Author: cziegeler
Date: Thu Aug 31 13:02:58 2017
New Revision: 1806790
URL: http://svn.apache.org/viewvc?rev=1806790&view=rev
Log:
Update section about start levels
Modified:
sling/whiteboard/cziegeler/feature/readme.md
Modified: sling/whiteboard/cziegeler/feature/readme.md
URL:
http://svn.apache.org/viewvc/sling/whiteboard/cziegeler/feature/readme.md?rev=1806790&r1=1806789&r2=1806790&view=diff
==============================================================================
--- sling/whiteboard/cziegeler/feature/readme.md (original)
+++ sling/whiteboard/cziegeler/feature/readme.md Thu Aug 31 13:02:58 2017
@@ -116,6 +116,10 @@ A feature itself has no special support
For bundles there is no default start level - a default start level is not
defined in the OSGi spec. And in addition, it is a little bit confusing when
looking at the model when there is a list of artifacts without a start level.
Which start level do these have? Its better to be explicit.

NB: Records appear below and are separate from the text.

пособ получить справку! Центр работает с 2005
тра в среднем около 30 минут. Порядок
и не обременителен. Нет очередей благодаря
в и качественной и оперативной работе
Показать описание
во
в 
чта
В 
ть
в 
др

+In the current PoC, a bundle needs to be explicitely assigned to a start
level. This seems to be only working if you know all the features in advance
and how they are structured. On the other hand there needs to be a way to
define the start order of bundles within a feature. Therefore we can use the
start level information as an ordering information for the bundles within a
feature. Bundles within the same start level are started in any order.
+
+Proposal: We use the format as it is today, but interpret the start level
value different: instead of directly mapping it to a start level in the OSGi
framework, it defines just the startup order of bundles within a feature.
Features are then started in respect of their dependency information. Even if a
feature has no requirement with respect to start ordering of their bundles, it
has to define a start level (to act as a container for the bundles). It can use
any positive number, suggested is to use "1"
+
# Configurations belonging to Bundles
In most cases, configurations belong to a bundle. The most common use case is
a configuration for a (DS) component. Therefore instead of having a separate
configurations section, it is more intuitiv to specify configurations as part
of a bundle. The benefit of this approach is, that it can easily be decided if
a configuration is to be used: if exactly that bundle is used, the
configurations are used; otherwise they are not.